Tuesday, August 04, 2009

The Spectator, Lord Freud, and Kentucky Fried Chicken

Two years ago, investment banker David Freud produced a report about reforming the welfare state to reduce unemployment. It was widely praised by the political class, and David Freud is now both a Lord and a shadow minister for the Conservative Party.

The only tiny problem is that his ideas and proposals don't work. As the Spectator magazine, one of Freud's biggest supporters, put it, "recent findings suggest that the Freud-prescribed workfare measures aren't working quite as well as many hoped they would as the downturn takes hold". One of their comments summed up the problem:

"The market, at least in the face of an economic downturn, has rejected Freud's model of welfare provision. I've always advocated letting these companies[private companies which deliver welfare services] go to the wall if and when they failed but that has consequences of its own.
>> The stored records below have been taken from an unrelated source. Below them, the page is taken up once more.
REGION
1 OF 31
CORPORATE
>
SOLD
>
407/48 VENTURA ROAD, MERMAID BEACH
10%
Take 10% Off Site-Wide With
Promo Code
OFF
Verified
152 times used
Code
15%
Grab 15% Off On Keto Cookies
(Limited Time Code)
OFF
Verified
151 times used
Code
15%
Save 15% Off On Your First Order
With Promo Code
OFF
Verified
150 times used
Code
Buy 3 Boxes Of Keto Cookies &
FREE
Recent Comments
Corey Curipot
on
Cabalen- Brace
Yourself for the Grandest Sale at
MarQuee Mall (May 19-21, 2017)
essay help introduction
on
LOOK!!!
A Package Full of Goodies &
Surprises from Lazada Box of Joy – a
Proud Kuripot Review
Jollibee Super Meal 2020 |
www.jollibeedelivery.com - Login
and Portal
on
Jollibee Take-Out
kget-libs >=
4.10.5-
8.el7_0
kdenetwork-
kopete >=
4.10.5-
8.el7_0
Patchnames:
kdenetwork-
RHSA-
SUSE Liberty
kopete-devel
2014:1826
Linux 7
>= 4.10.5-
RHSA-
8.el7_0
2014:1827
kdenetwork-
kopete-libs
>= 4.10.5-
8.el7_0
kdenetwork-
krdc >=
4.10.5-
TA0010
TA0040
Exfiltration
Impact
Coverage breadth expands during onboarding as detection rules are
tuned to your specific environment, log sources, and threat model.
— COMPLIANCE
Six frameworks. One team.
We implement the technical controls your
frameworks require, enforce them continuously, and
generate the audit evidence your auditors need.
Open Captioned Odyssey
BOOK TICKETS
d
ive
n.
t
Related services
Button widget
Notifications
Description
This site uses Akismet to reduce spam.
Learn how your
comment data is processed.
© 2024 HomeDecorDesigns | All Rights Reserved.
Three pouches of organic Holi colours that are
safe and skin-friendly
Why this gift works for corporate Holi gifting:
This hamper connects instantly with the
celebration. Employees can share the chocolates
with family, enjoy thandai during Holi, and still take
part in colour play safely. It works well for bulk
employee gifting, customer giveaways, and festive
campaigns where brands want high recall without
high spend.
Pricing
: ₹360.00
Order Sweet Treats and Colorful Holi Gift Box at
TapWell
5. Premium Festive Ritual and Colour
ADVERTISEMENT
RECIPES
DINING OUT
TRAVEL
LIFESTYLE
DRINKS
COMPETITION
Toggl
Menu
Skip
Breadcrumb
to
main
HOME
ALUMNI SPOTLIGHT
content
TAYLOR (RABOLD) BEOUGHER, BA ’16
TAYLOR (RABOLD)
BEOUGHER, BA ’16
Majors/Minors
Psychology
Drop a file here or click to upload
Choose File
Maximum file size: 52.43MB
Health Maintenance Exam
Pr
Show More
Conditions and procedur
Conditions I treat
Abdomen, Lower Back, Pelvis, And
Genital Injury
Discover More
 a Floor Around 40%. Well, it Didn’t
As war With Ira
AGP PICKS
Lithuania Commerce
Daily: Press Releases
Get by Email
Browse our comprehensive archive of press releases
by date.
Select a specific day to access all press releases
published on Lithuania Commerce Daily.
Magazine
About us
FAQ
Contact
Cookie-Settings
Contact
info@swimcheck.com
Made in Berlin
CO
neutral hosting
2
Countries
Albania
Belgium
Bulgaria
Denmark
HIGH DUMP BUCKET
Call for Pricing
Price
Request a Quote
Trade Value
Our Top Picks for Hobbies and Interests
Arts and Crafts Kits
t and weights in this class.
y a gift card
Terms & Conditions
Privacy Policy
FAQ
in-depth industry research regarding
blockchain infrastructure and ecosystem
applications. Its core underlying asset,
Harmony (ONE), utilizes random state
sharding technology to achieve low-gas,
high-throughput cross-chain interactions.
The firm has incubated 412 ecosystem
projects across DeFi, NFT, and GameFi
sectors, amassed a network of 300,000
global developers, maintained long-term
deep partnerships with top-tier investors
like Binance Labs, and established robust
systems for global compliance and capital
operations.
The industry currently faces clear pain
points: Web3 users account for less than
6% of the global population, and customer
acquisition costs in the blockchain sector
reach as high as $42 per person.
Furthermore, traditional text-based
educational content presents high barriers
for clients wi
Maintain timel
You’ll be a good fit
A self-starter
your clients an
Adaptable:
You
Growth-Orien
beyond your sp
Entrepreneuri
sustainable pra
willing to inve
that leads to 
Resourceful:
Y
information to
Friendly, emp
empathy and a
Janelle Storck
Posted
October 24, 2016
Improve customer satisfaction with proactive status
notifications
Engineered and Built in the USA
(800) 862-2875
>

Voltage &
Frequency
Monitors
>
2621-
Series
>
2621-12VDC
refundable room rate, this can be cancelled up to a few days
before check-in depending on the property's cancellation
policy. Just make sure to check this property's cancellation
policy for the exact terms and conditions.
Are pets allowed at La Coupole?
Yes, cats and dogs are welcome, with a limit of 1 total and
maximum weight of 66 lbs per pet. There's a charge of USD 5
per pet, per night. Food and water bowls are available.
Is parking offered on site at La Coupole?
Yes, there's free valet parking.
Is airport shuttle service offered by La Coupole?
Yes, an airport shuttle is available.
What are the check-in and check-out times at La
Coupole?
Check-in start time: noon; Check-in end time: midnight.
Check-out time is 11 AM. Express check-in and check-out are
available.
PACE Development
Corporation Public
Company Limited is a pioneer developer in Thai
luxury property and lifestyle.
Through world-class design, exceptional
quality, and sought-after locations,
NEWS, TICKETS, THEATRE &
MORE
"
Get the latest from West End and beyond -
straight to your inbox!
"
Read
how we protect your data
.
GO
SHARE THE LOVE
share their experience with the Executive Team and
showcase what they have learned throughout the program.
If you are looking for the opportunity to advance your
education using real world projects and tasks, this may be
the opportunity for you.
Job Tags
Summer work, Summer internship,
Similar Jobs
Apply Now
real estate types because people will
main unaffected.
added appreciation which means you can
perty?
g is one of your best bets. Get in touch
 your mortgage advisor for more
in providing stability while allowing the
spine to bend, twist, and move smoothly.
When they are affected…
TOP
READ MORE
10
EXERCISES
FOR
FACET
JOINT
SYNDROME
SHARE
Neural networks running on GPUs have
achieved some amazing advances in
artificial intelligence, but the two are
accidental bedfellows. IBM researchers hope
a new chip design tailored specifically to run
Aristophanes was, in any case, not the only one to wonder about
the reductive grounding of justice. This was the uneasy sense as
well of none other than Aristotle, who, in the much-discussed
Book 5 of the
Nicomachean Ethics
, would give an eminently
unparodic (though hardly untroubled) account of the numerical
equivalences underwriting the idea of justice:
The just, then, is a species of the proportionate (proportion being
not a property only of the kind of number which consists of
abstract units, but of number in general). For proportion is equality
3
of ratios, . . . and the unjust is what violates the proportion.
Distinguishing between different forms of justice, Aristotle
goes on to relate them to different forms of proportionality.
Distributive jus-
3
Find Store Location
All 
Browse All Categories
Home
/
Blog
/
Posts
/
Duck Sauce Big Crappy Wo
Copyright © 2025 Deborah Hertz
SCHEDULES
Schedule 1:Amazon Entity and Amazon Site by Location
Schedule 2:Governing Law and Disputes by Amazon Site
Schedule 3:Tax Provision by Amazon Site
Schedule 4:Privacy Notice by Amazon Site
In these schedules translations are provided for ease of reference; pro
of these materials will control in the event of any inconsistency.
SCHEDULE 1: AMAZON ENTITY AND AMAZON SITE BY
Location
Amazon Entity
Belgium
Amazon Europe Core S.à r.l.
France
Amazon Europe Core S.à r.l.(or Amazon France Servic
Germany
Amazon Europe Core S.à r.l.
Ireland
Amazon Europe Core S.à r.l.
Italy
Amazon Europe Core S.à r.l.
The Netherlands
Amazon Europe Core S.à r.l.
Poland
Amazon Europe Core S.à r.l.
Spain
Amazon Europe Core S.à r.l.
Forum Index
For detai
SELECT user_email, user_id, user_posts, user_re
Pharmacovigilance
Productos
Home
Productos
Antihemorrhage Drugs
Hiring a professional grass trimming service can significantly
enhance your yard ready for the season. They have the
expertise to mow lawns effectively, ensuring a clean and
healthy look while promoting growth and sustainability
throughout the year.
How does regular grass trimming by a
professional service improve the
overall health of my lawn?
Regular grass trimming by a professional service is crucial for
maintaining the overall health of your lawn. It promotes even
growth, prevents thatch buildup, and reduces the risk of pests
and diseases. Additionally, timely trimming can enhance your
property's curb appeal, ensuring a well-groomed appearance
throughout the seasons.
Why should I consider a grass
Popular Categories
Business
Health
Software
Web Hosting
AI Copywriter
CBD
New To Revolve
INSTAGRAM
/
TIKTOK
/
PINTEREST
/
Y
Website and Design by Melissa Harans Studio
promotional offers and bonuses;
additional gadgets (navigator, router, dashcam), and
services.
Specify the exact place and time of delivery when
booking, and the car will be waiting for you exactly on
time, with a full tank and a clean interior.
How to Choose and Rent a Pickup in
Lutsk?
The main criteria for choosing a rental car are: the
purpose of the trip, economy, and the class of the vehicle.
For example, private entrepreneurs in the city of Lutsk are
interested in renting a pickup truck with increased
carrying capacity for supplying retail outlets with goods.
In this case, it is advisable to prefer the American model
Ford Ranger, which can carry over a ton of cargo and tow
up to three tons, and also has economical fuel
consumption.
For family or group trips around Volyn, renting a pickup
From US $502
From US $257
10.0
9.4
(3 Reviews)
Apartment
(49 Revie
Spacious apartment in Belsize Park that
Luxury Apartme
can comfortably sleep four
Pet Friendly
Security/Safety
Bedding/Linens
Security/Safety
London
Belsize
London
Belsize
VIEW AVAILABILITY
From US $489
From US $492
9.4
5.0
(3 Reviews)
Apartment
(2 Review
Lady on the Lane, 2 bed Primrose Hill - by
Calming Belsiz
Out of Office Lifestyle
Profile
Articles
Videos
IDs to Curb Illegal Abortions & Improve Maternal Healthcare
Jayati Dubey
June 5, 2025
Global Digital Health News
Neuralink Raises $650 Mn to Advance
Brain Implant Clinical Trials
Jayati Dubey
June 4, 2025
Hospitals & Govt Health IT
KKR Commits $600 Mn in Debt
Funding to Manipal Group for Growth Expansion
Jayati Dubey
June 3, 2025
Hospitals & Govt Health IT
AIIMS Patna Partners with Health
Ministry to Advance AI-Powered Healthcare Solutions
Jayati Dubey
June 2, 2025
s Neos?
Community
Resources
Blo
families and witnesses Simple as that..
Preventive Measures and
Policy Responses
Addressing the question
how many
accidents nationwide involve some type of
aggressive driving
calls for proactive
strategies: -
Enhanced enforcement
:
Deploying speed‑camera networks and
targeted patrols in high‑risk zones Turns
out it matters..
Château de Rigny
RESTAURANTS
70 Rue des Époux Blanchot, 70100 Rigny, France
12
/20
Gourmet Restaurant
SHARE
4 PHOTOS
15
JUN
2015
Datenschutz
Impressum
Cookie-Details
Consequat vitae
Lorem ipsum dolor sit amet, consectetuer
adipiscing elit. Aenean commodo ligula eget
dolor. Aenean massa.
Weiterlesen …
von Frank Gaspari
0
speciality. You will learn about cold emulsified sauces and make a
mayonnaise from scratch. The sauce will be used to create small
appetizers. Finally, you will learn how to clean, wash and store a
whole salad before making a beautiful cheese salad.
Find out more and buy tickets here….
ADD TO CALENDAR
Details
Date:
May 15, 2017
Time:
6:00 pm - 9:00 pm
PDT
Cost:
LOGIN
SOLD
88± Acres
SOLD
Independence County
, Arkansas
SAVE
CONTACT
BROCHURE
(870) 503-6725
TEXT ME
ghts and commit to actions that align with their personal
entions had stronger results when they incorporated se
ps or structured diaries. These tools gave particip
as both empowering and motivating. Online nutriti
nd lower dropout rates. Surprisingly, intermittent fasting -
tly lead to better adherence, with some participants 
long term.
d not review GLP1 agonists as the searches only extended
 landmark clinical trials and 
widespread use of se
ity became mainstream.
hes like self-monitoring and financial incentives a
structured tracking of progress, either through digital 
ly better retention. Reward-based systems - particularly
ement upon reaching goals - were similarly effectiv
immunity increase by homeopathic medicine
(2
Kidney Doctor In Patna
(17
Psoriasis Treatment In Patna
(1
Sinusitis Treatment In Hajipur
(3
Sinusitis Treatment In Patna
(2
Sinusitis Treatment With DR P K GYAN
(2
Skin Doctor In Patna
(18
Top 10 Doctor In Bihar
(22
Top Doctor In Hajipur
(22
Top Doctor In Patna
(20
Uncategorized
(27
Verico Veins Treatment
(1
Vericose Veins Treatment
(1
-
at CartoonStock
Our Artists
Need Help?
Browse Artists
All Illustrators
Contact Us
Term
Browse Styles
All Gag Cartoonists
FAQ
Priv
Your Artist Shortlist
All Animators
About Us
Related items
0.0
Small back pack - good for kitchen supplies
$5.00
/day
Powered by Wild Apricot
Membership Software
The Conservative welfare plans aren't worth the paper they're written on at the moment because they and Freud assumed the boom times for ever model and all the costings were based on that."

Happily, the intellectual titans at the Spectator magazine are not discouraged at being mugged by reality and by the discovery that the policies they have championed have turned out to be an expensive flop. They have two new ideas to help reduce unemployment:

1. There should be a second Freud Review to 'refine' Freud's original vision in light of the changed economic circumstances and "reassure welfare-to-work providers about the Tories' direction of travel".

2. The Tories should learn from the private companies which are creating new jobs, to find the secret of their success. Such as, um, KFC.

So the Tory policies on unemployment aren't worth the paper that they are written on, and the best advice their supporters can come up with are to get an investment banker-turned-Lord to have do another report after the first one proved a disaster, and to get policy advice from Kentucky Fried Chicken. I'm not completely convinced that is the best way to help people get jobs.

2 Comments:

At 8:14 pm , Anonymous ukbix said...

re Freuds report "It was widely praised by the political class"
That just shows the political class that praised it are incredibly naive or stupid, or corrupt...

He didn't know anything about benefits when he started the report, completed the report fast, and made numerous factual mistakes...

Simple mistakes, that anyone with even a basic understanding of the benefits system would not make.